→ WORK INSTRUCTION
Repeat each entry word for word.

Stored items

■ ■ ■ ■

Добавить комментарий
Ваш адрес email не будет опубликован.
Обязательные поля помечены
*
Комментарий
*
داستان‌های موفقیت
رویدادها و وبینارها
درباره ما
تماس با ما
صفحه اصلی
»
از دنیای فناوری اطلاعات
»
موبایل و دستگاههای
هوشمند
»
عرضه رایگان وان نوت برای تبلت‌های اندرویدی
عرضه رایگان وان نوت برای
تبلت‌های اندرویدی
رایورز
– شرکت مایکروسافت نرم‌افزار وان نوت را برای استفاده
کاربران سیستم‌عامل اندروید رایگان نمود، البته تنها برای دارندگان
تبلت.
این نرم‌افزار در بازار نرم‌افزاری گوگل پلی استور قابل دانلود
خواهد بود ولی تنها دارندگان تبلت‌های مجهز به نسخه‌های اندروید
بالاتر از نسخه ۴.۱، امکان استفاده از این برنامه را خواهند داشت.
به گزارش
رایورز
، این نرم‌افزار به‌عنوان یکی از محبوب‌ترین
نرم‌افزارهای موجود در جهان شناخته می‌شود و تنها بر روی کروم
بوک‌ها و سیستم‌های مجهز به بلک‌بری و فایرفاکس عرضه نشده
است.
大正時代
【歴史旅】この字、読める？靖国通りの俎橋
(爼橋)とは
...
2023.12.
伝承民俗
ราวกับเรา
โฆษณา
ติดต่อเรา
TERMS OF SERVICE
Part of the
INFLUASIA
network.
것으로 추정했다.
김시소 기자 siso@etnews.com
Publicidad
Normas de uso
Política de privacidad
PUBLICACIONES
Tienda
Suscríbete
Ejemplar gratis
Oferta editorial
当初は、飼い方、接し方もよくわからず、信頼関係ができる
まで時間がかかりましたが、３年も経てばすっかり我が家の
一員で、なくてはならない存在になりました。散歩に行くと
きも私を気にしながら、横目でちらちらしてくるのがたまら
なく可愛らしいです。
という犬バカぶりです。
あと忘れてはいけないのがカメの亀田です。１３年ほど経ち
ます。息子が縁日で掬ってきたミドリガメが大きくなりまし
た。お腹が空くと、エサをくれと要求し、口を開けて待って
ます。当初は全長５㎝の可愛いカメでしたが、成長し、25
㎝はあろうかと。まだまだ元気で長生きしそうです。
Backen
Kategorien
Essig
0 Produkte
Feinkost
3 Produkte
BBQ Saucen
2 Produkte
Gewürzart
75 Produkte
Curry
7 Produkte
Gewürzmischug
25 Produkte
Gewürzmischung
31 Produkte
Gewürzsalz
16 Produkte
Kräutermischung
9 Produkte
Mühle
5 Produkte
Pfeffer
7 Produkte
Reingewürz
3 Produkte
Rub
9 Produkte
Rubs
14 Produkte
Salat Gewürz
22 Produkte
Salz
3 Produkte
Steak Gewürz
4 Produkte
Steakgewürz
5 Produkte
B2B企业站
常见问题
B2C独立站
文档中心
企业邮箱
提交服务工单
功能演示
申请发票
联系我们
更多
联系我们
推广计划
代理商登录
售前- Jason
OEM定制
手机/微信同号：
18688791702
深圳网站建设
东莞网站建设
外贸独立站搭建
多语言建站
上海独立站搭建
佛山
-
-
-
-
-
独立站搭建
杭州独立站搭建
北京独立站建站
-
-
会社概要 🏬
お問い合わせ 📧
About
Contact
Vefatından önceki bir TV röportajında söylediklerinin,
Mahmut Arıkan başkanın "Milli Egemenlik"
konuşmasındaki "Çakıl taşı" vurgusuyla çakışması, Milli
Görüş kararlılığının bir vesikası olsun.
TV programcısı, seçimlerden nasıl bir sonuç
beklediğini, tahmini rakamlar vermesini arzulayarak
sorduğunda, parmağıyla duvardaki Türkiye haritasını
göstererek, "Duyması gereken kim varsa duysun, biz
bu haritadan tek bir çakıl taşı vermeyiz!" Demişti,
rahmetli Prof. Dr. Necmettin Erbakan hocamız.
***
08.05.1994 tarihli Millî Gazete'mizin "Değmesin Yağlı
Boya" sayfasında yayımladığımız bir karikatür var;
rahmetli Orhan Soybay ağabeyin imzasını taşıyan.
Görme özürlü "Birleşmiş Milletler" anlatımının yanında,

■ ■ ■ ■

→ TASK SOLUTION
Добавить комментарий
Ваш адрес email не будет опубликован.
Обязательные поля помечены
*
Комментарий
*
داستان‌های موفقیت
رویدادها و وبینارها
درباره ما
تماس با ما
صفحه اصلی
»
از دنیای فناوری اطلاعات
»
موبایل و دستگاههای
هوشمند
»
عرضه رایگان وان نوت برای تبلت‌های اندرویدی
عرضه رایگان وان نوت برای
تبلت‌های اندرویدی
رایورز
– شرکت مایکروسافت نرم‌افزار وان نوت را برای استفاده
کاربران سیستم‌عامل اندروید رایگان نمود، البته تنها برای دارندگان
تبلت.
این نرم‌افزار در بازار نرم‌افزاری گوگل پلی استور قابل دانلود
خواهد بود ولی تنها دارندگان تبلت‌های مجهز به نسخه‌های اندروید
بالاتر از نسخه ۴.۱، امکان استفاده از این برنامه را خواهند داشت.
به گزارش
رایورز
، این نرم‌افزار به‌عنوان یکی از محبوب‌ترین
نرم‌افزارهای موجود در جهان شناخته می‌شود و تنها بر روی کروم
بوک‌ها و سیستم‌های مجهز به بلک‌بری و فایرفاکس عرضه نشده
است.
大正時代
【歴史旅】この字、読める？靖国通りの俎橋
(爼橋)とは
...
2023.12.
伝承民俗
ราวกับเรา
โฆษณา
ติดต่อเรา
TERMS OF SERVICE
Part of the
INFLUASIA
network.
것으로 추정했다.
김시소 기자 siso@etnews.com
Publicidad
Normas de uso
Política de privacidad
PUBLICACIONES
Tienda
Suscríbete
Ejemplar gratis
Oferta editorial
当初は、飼い方、接し方もよくわからず、信頼関係ができる
まで時間がかかりましたが、３年も経てばすっかり我が家の
一員で、なくてはならない存在になりました。散歩に行くと
きも私を気にしながら、横目でちらちらしてくるのがたまら
なく可愛らしいです。
という犬バカぶりです。
あと忘れてはいけないのがカメの亀田です。１３年ほど経ち
ます。息子が縁日で掬ってきたミドリガメが大きくなりまし
た。お腹が空くと、エサをくれと要求し、口を開けて待って
ます。当初は全長５㎝の可愛いカメでしたが、成長し、25
㎝はあろうかと。まだまだ元気で長生きしそうです。
Backen
Kategorien
Essig
0 Produkte
Feinkost
3 Produkte
BBQ Saucen
2 Produkte
Gewürzart
75 Produkte
Curry
7 Produkte
Gewürzmischug
25 Produkte
Gewürzmischung
31 Produkte
Gewürzsalz
16 Produkte
Kräutermischung
9 Produkte
Mühle
5 Produkte
Pfeffer
7 Produkte
Reingewürz
3 Produkte
Rub
9 Produkte
Rubs
14 Produkte
Salat Gewürz
22 Produkte
Salz
3 Produkte
Steak Gewürz
4 Produkte
Steakgewürz
5 Produkte
B2B企业站
常见问题
B2C独立站
文档中心
企业邮箱
提交服务工单
功能演示
申请发票
联系我们
更多
联系我们
推广计划
代理商登录
售前- Jason
OEM定制
手机/微信同号：
18688791702
深圳网站建设
东莞网站建设
外贸独立站搭建
多语言建站
上海独立站搭建
佛山
-
-
-
-
-
独立站搭建
杭州独立站搭建
北京独立站建站
-
-
会社概要 🏬
お問い合わせ 📧
About
Contact
Vefatından önceki bir TV röportajında söylediklerinin,
Mahmut Arıkan başkanın "Milli Egemenlik"
konuşmasındaki "Çakıl taşı" vurgusuyla çakışması, Milli
Görüş kararlılığının bir vesikası olsun.
TV programcısı, seçimlerden nasıl bir sonuç
beklediğini, tahmini rakamlar vermesini arzulayarak
sorduğunda, parmağıyla duvardaki Türkiye haritasını
göstererek, "Duyması gereken kim varsa duysun, biz
bu haritadan tek bir çakıl taşı vermeyiz!" Demişti,
rahmetli Prof. Dr. Necmettin Erbakan hocamız.
***
08.05.1994 tarihli Millî Gazete'mizin "Değmesin Yağlı
Boya" sayfasında yayımladığımız bir karikatür var;
rahmetli Orhan Soybay ağabeyin imzasını taşıyan.
Görme özürlü "Birleşmiş Milletler" anlatımının yanında,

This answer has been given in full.